DeepSpeed-Ulysses Sequence Parallelism

Updated 17 December 2025

DeepSpeed-Ulysses Sequence Parallelism is a method that shards long input sequences across GPUs to enable full-attention training on contexts up to millions of tokens.
It leverages sequence tiling, activation checkpoint offload, and two-phase all-to-all communication to reduce per-GPU memory usage while maintaining high throughput.
Empirical results demonstrate over 400× longer context scaling for models like Llama-8B, with applications spanning NLP and high-resolution vision tasks.

DeepSpeed-Ulysses Sequence Parallelism denotes a collection of system-level, memory- and communication-efficient techniques for training transformer models on extremely long sequence lengths—ranging from hundreds of thousands up to multi-million-token contexts—by sharding the sequence dimension across multiple GPUs.
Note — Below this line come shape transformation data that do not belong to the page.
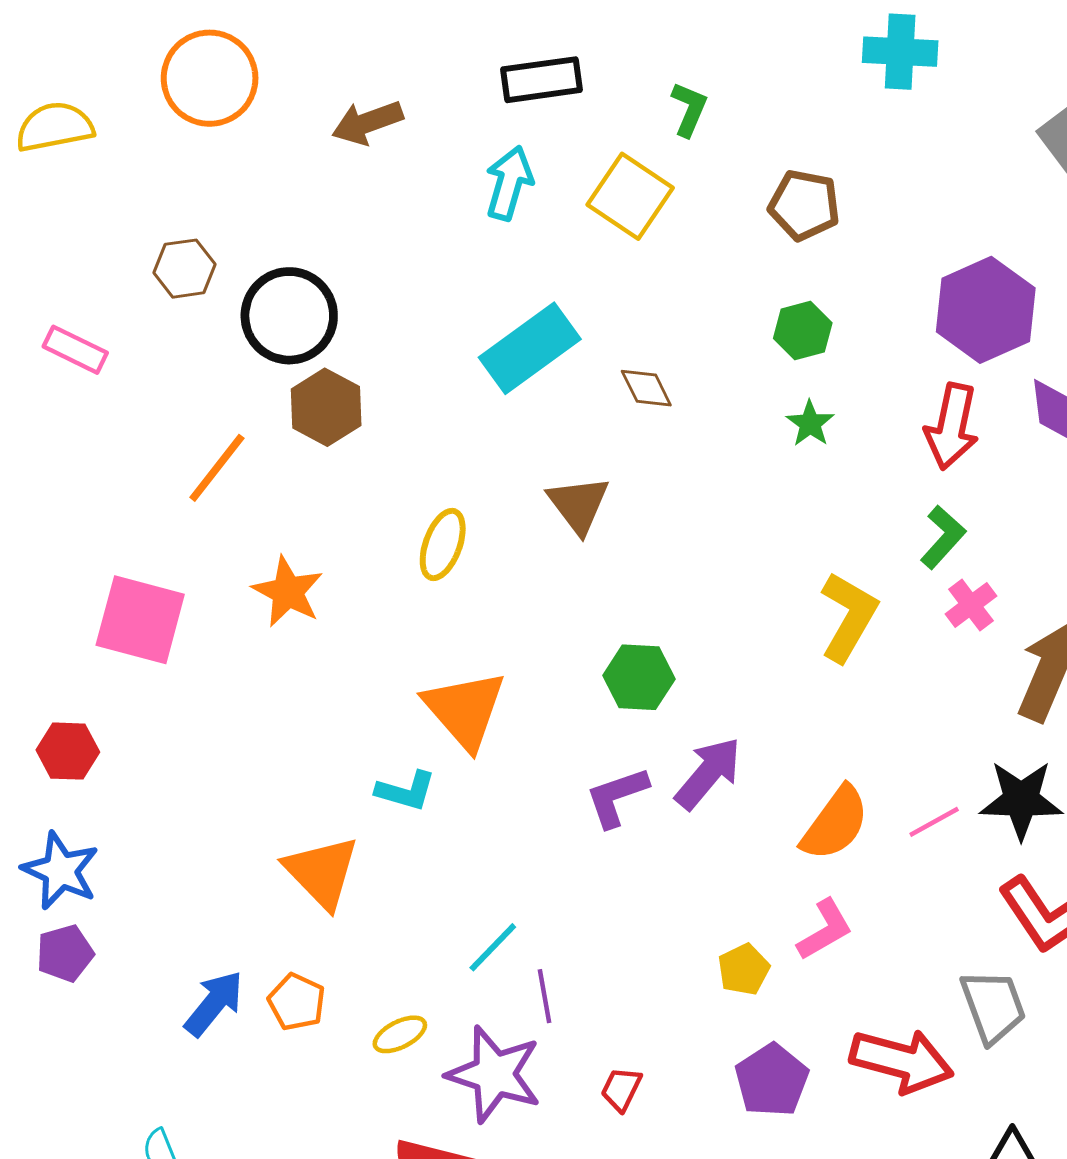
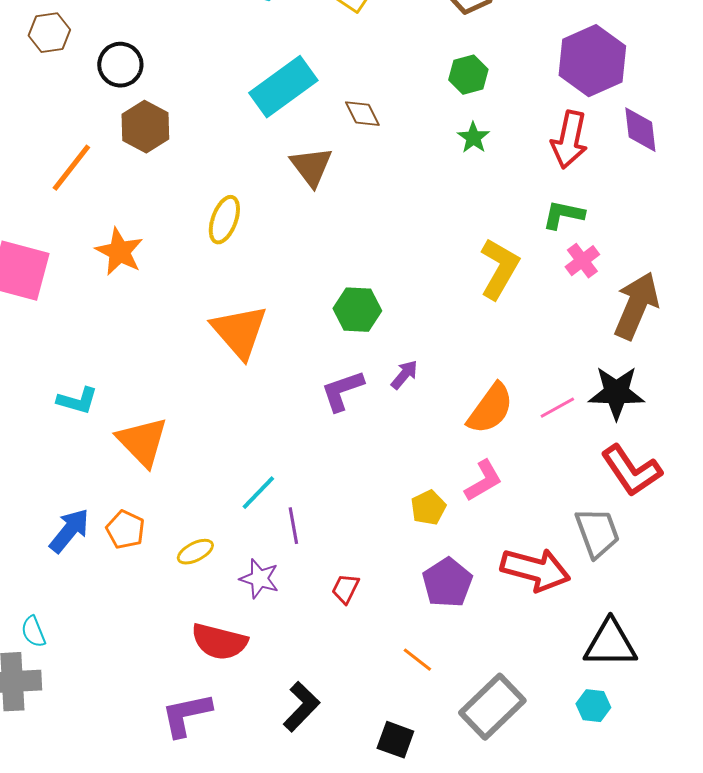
black circle: (289, 316) -> (120, 65), size x0.7
brown triangle: (578, 505) -> (311, 167), moved
green L-shape: (943, 537) -> (563, 215), turned -120
purple arrow: (708, 773) -> (404, 375), size x0.6
cyan L-shape: (406, 791) -> (77, 401), moved
purple star: (494, 1074) -> (259, 579), size x0.6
The approach relies on all-to-all collectives to redistribute attention-related activations among devices, unlocking an $O(L/P)$ per-device memory scaling, where $L$ is sequence length and $P$ the number of devices. Ulysses Sequence Parallelism integrates seamlessly with modern Hugging Face Transformers, ZeRO optimizer parameter partitioning, and high-efficiency attention kernels such as FlashAttention 2. Its flagship instantiation in Arctic Long Sequence Training (ALST) demonstrates over 400-fold improvement in trainable context length for Llama-8B models running on vanilla H100 clusters and generalizes to scientific vision transformers and unified multi-parallel setups (Bekman et al., 16 Jun 2025, Jacobs et al., 2023, Fang et al., 13 May 2024, Tsaris et al., 17 Apr 2024).
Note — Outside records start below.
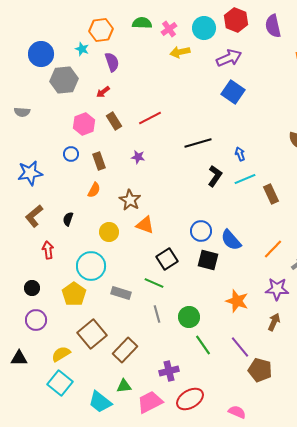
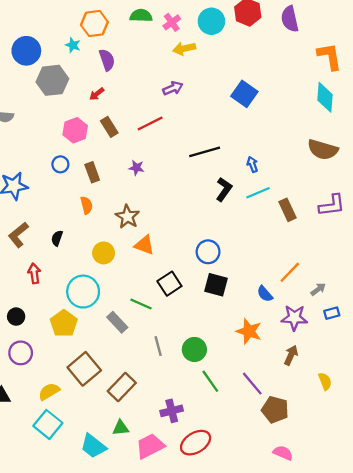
purple arrow: (229, 58) -> (173, 88), moved, size x0.7
orange semicircle: (94, 190) -> (86, 205), turned -42
blue semicircle: (231, 240) -> (265, 294), moved, size x0.7
green line: (154, 283) -> (141, 304), moved
gray rectangle: (121, 293) -> (117, 322), turned 30
pink semicircle: (237, 412) -> (283, 453), moved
1. Core Algorithm and Sequence Sharding

The central principle of DeepSpeed-Ulysses Sequence Parallelism is sharding the input sequence along its length such that each of $G$ GPUs receives a local segment of the batch, $[1, L/G, H]$ , with $L$ the global sequence length, and $H$ the hidden size. All non-attention network layers (embeddings, layernorm, feed-forward) operate independently on their local $L/G$ fragment. When processing a self-attention layer, global sequence context is required because each position may attend to all others. Ulysses SP implements a two-phase all-to-all procedure:

During "pre-attention redistribution", each GPU sends its local QKV ( $[1, L/G, H]$ ) and receives the entire sequence ( $L$ tokens) but only a $1/G$ fraction of the heads. This switches computation into a "head-parallel" layout.
Self-attention computation, typically via fused kernels like FlashAttention2, is executed locally over the full sequence, but only for the GPU’s assigned head subset.
A "post-attention restoration" all-to-all reverses the transformation, returning activations to the original "sequence-parallel" layout: each GPU resumes working on its original sequence segment, but all heads.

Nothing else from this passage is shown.